Сергей Юлич отпускал меня на час-полтора, сразу после полдника, в небанные дни. Тогда стрелок заваливался спать. Я забирал две стеклянные банки и уходил со двора. Вот и узкая тропка за лопухами, и на ней потемневшая надпись на деревянном щите: “запретная зона”. Я шел деловито, весь поглощенный своей задачей. Это не была прогулка для удовольствия. Я не оглядывался на лагерь, который очень красиво выделялся издалека на фоне ясного неба. Самолет летел низко-низко на север, в Архангельск. С высоты самолета белые бараки и вышки Круглицы, наверное, были очень живописны. Но я уже наизусть знал этот вид и поля кругом, где проводили дни бригады косарей. Золотистый стрелистый пырей стелился под ноги, иногда попадалась черемуха, черные глянцевитые ягоды которой очень ценились. По лугам был раскидан шиповник, его пурпурные коробочки были особенно вкусны в первые заморозки, в сентябре. Много мы поели этого шиповника, идя с косами и граблями на работу. Все дальше и дальше уходил я от бани. Куманика и брусника попадались на топком лугу, но я не останавливался.

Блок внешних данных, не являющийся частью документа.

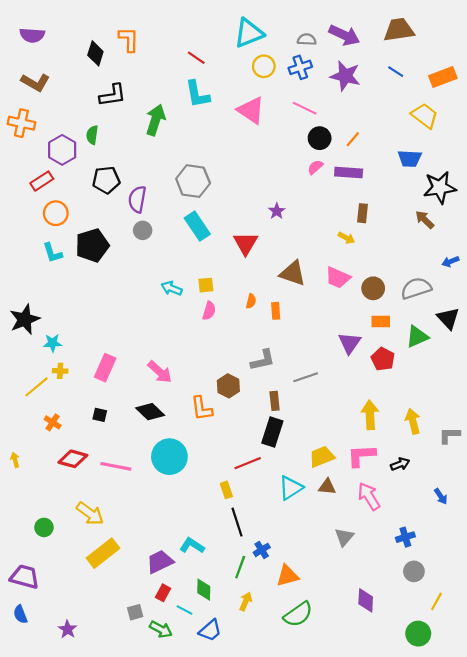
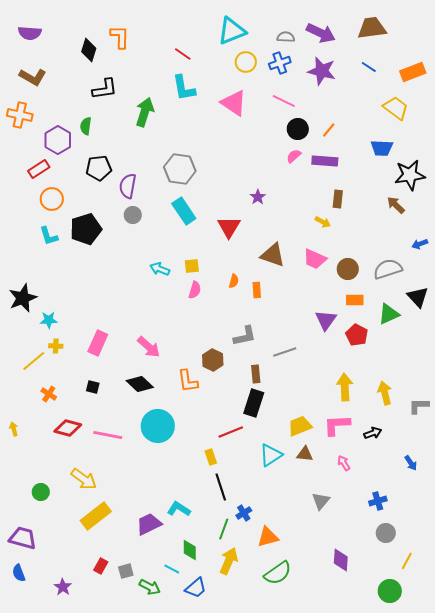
pink arrow: (369, 496) -> (344, 463), size x0.6
red rectangle: (163, 593) -> (101, 566), moved
yellow arrow: (246, 601) -> (229, 561), size x1.5

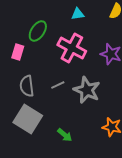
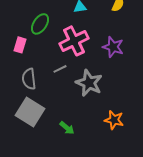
pink cross: (72, 48) -> (74, 41), turned 36
gray line: (58, 85) -> (60, 69), moved

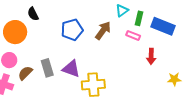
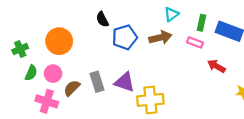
cyan triangle: (122, 10) -> (171, 14), moved
black semicircle: (33, 14) -> (102, 19), moved
brown arrow: (103, 31) -> (160, 38), turned 42
red arrow: (151, 56) -> (216, 66), turned 119

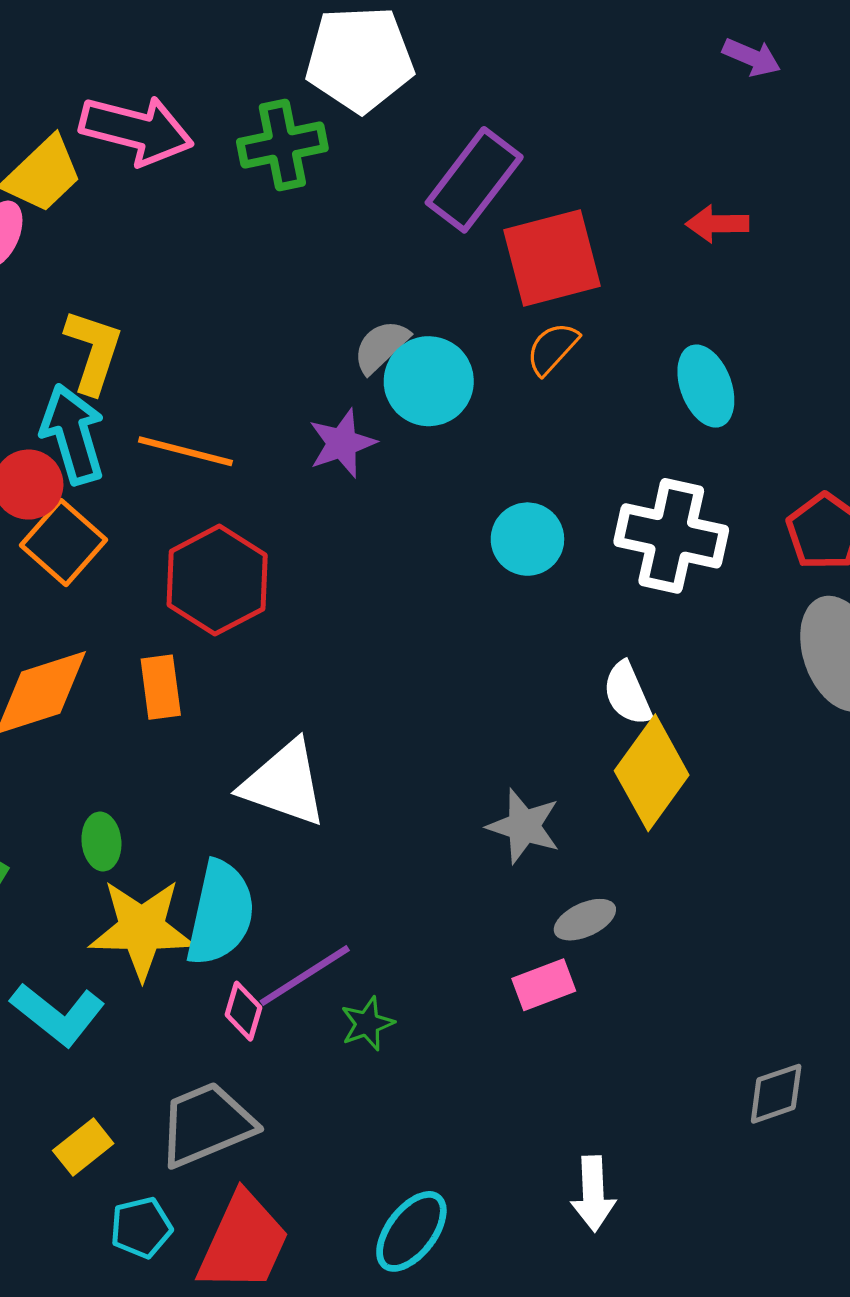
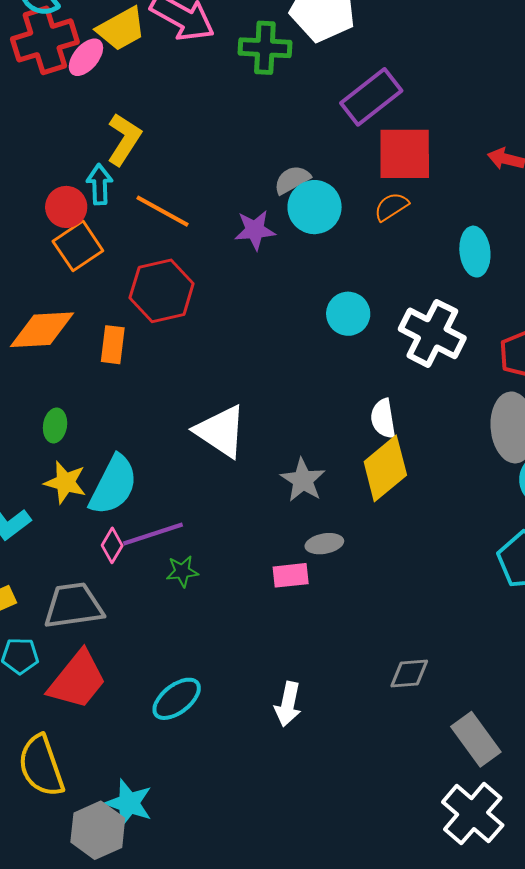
cyan arrow: (73, 434) -> (100, 184), size x0.7
white triangle: (284, 783) -> (221, 431), moved
yellow star: (142, 929) -> (65, 482), size x0.7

Редко попадался прохожий. От прохожих я уходил в кусты. Меня сразу можно было признать как зэ-ка по виду и как чужого: в Круглицком поселке все вольные знали друг друга. Если бы стрелок поднял тревогу или я бы за зоной напоролся на лагерного начальника – была бы беда: могли бы меня обвинить в попытке бегства. Бежать из лагеря было нетрудно. Во всякой другой стране было бы много случаев побега. Но в Советском Союзе – особые условия. Тут каждый человек и каждый кусок хлеба – нумерован. Некуда бежать и негде спрятаться. Сразу при дороге начиналась малина. Никогда еще в жизни я не видел такого изобилия дикорастущей лесной малины. Бледно-зеленые листья с серебристой изнанкой то и дело попадались на лужайках и в лесной тени. Кусты гнулись под тяжестью спелых рубиновых ягод, всюду светилась малина. Я бросал необобранный куст и переходил к другому, где ветви просто ломились от осыпавшихся ягод. А в траве на деликатных тоненьких стебельках была земляника… Скоро пальцы у меня были красны от сока… Я ел и собирал малину в банки. Пол-литра я приносил Юличу, другие пол-литра оставлял себе на ужин. За два года это были первые ягоды. В лагере за 1/2 литра малины давали 200 грамм хлеба, но я ни разу не обменял ее на хлеб.

Я торопился: времени было немного. Мальчишки, которых я встречал в гуще леса, все были привычны к виду зэ-ка и могли думать, что где-нибудь близко работает моя бригада. Малины хватало на всех. Дети в поселке не голодали летом. И зэ-ка голодали бы меньше, если бы им позволили собирать ягоды. Но об этом никто не думал. Несколько инвалидов собирали в Круглице ягоды и грибы. Ягоды они отдавали в аптекоуправление, а грибы сушили на зиму. Грибы с их 90-процентным содержанием воды были наименее питательным продуктом леса. И то, и другое инвалиды должны были собирать по норме. По возвращении из леса их обыскивали: не спрятали ли они чего-нибудь для себя.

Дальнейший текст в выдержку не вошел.